Bass’s eyes were closed. I assumed he was being stubborn, but Jeremy stood up and announced that he had passed out from the pain.
“You can hide it, mask it, but stopping the pain is something few can do. It creeps in, won’t go away. There are Yoga techniques, but Bass never had the intellect or the spirit for such things. He is a monster, Toby, but he is a monster with pride. You will not get your answer from him.”
I took Jeremy’s word for it and suggested that he take Bass to his place and keep him secure until I figured out what to do with him. I couldn’t turn him over to Phil, not without some evidence, not without a confession, which it didn’t look as if I would get. Jeremy lifted the unconscious Bass onto his shoulders, refused the gun I offered him, and went to the door.
“That music playing when I came in,” he said. “Mozart’s Sonata Eleven in A. Please check the record for me.”
As he stood in the door under Bass’s weight, I went to the turntable and checked the record.
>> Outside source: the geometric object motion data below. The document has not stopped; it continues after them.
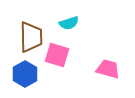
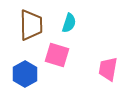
cyan semicircle: rotated 54 degrees counterclockwise
brown trapezoid: moved 12 px up
pink trapezoid: rotated 95 degrees counterclockwise
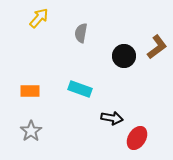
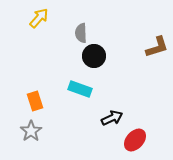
gray semicircle: rotated 12 degrees counterclockwise
brown L-shape: rotated 20 degrees clockwise
black circle: moved 30 px left
orange rectangle: moved 5 px right, 10 px down; rotated 72 degrees clockwise
black arrow: rotated 35 degrees counterclockwise
red ellipse: moved 2 px left, 2 px down; rotated 10 degrees clockwise
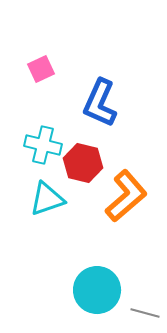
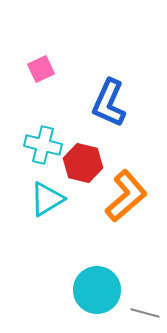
blue L-shape: moved 9 px right
cyan triangle: rotated 12 degrees counterclockwise
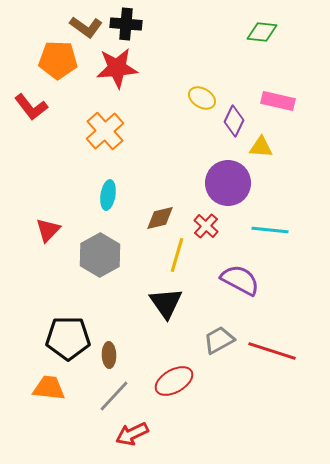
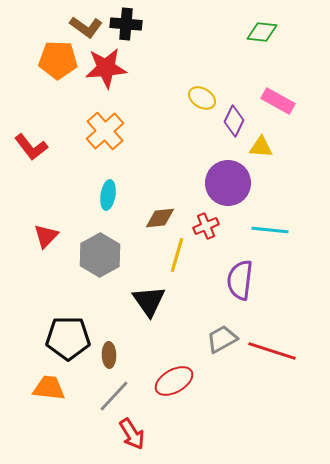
red star: moved 11 px left
pink rectangle: rotated 16 degrees clockwise
red L-shape: moved 40 px down
brown diamond: rotated 8 degrees clockwise
red cross: rotated 25 degrees clockwise
red triangle: moved 2 px left, 6 px down
purple semicircle: rotated 111 degrees counterclockwise
black triangle: moved 17 px left, 2 px up
gray trapezoid: moved 3 px right, 1 px up
red arrow: rotated 96 degrees counterclockwise
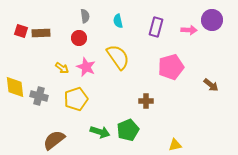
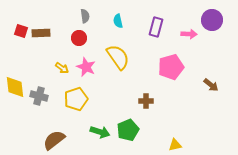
pink arrow: moved 4 px down
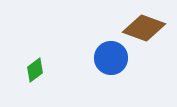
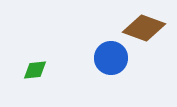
green diamond: rotated 30 degrees clockwise
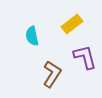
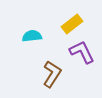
cyan semicircle: rotated 96 degrees clockwise
purple L-shape: moved 3 px left, 5 px up; rotated 12 degrees counterclockwise
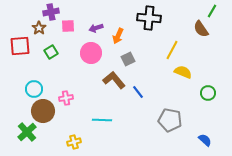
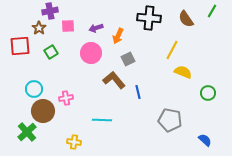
purple cross: moved 1 px left, 1 px up
brown semicircle: moved 15 px left, 10 px up
blue line: rotated 24 degrees clockwise
yellow cross: rotated 24 degrees clockwise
He was right.
“In music Olson had some taste I guess, but not in friends,” I said. “Some of us do better than others that way.”
“You are a sentimentalist, Toby,” he said and went down the hall with his burden.
Finding the missing Fala was a slight problem. I put my.38 in my cracked leather holster, removed the bullet clip from Bass’s.45, and went to the room of cages. The animals wanted no part of me. They had had enough. The dog I was looking for wasn’t there.
I went through the hall and into rooms one at a time, coaxing and calling. I found the big cat on a shelf, his green eyes glowing at me. He hissed and I stayed away It took me about five more minutes to find the dog squeezed under a cabinet. I pulled him out whimpering, held him, petted him, and told him everything was going to be just great, that huge cans of Strongheart were waiting for him, that he’d soon be back standing up and breathing dog breath on the president. It helped a little.
I started down the hall for the front door, the dog cradled in my arms, and almost ran into the beam of a flashlight through the window. I pulled back against the wall and heard voices outside.
“I don’t hear anything,” said a man.
“Maybe they’re just hearing things, a dog or something going screwy,” came a second male voice, younger.
“Dogs don’t sound like guns,” came the first voice impatiently. “The guy over there said it was a gun.”
“So,” said the other guy, “do we go in or what?”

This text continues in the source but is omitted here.